The day that DiSC launched the OWS project site, I, the sysadmin, was away at jury duty.
During my lunch break, I learned the server had crashed, likely because of a spike in traffic. Users trying to see the site were faced with the dreaded 500 error message. From a Waffle House in downtown Atlanta, I pulled out my laptop, got online and logged into our Amazon Web Services account. From there, I stopped the server and increased the size of the instance, which adds more RAM and CPU. I restarted it, and less than five minutes after I’d logged in, our site was running on a larger server that could handle the traffic. The site has run smoothly since then.
If we were in a traditional data center, or even on a virtual machine, the process would have been different.
Depending on the virtual machine provider, we would’ve requested the provider increase our VM’s size or create a new, larger VM for us. We would move our data over, test and relaunch. The process could have taken a half-day or longer, especially because the sysadmin was doing his civic duty. Alternately, we could have invested more up front for a large server or VM, one that would have been underutilized until the excitement of launch day.
Much of the elastic cloud hype is, naturally, about elasticity -- the ability to scale up or down cheaply, quickly and automatically. In this case, it helped us keep our OWS site running on the anniversary of Occupy Wall Street.
DiSC is still a new entity and for now, we run only a handful of relatively low-traffic sites -- at least, most of the time. The scenario with the OWS site could’ve been handled by using AWS load balancers that dynamically create more server capacity based on load. At this time, that would be overkill for what we are doing, but it might work for us in the future.
There are other reasons why we chose EC2:
AWS shines for our backups disaster recovery needs.
We haven’t needed to use this yet, but when it happens, I’m confident it will work flawlessly. I relied on it when I worked in the corporate world, and don’t lose any sleep over it now. AWS provides the ability for us to copy our data at the block-level, an even more robust backup than at the file level. What does that mean? In the case of data loss, we don’t have to restore the files, we just make a new volume from the snapshot, attach it to our server and go. (Look for more on this in a future blog post.)
We can use it on projects large and small.
Say you have a massive dataset and want to have a weekend hackathon where people play with the data. With services like EC2, you can just spin up a cluster of servers for a weekend, or a few hours, and let people have at it. When you’re done, you just shut down the servers and stop paying for them. Any results that should be preserved can be stored locally or in cheap cloud services. The servers themselves can be imaged and started up at a later date, if you want.
Most importantly, EC2 has allowed us to experiment.

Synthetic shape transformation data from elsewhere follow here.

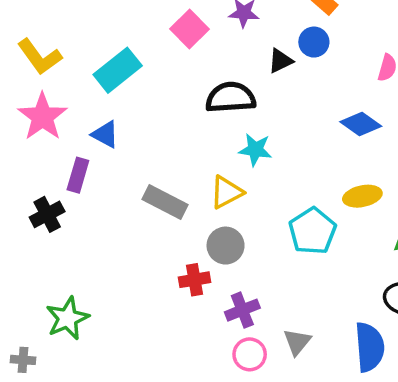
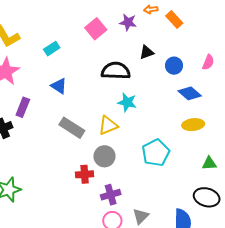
blue circle: (314, 42) -> (174, 66), moved
cyan rectangle: (118, 70) -> (52, 49), size x0.6
blue triangle: (105, 134) -> (59, 86), moved
yellow ellipse: (362, 196) -> (193, 125), moved

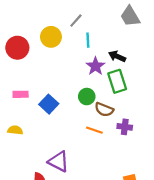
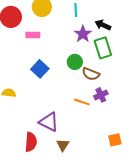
pink rectangle: (21, 94) -> (33, 35), moved
purple cross: (125, 127) -> (101, 95), moved, turned -32
orange line: (94, 130) -> (82, 102), moved

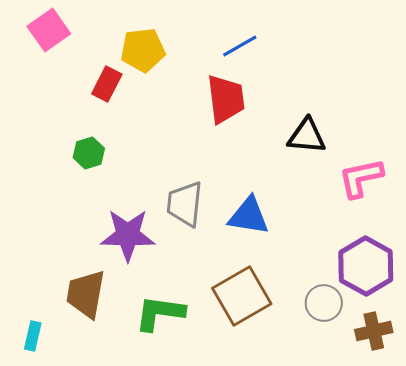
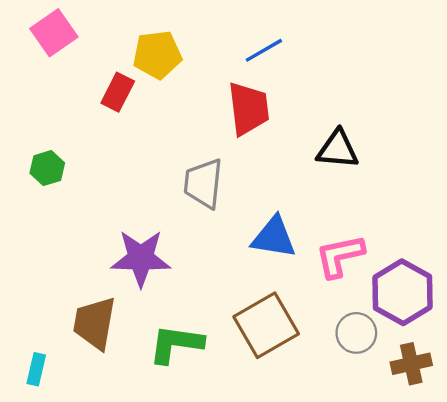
green hexagon: (89, 153) -> (47, 168), moved
pink L-shape: (361, 178) -> (340, 256), moved
gray trapezoid: (185, 204) -> (203, 183), moved

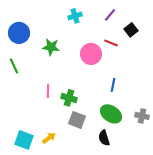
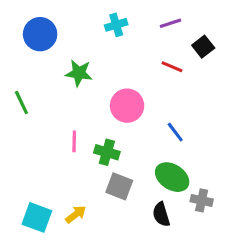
purple line: (110, 15) -> (171, 23), turned 32
blue circle: (19, 33) -> (40, 34), moved
pink circle: (91, 54) -> (127, 106), moved
blue line: (113, 85) -> (175, 132), turned -48
gray cross: (142, 116) -> (202, 200), moved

Paying for servers only when we need them means we can quickly, effectively and affordably try new things. For example, we wanted to see what it would take to run our own instance of DBpedia. Traditional VMs are purchased by the month. Physical servers are for life. EC2 servers are charged by the hour. We created an EC2 instance, installed DBpedia and started experimenting. We spent one day and about $15 trying it out and ultimately concluded that it took a really large server with a lot of RAM, and we couldn’t justify the cost. Still, experimenting wasn’t a waste of time. We had an answer quickly.
Once you get into the mindset of infrastructure as a service, you’ll likely come to think of infrastructure as an operational cost, not a capital investment; everything you ever wanted to try becomes feasible. We hadn’t spent time or money on a physical server or VM to test it. (If we had, we would’ve had to guess at how powerful, i.e expensive, the server would need to be. We would likely be wrong. That money? Wasted.) Sure, our experiment failed. But if you never fail, you’re not trying.
Of course, it helps to fail in interesting ways, or near a place with 24/7 wifi and waffles.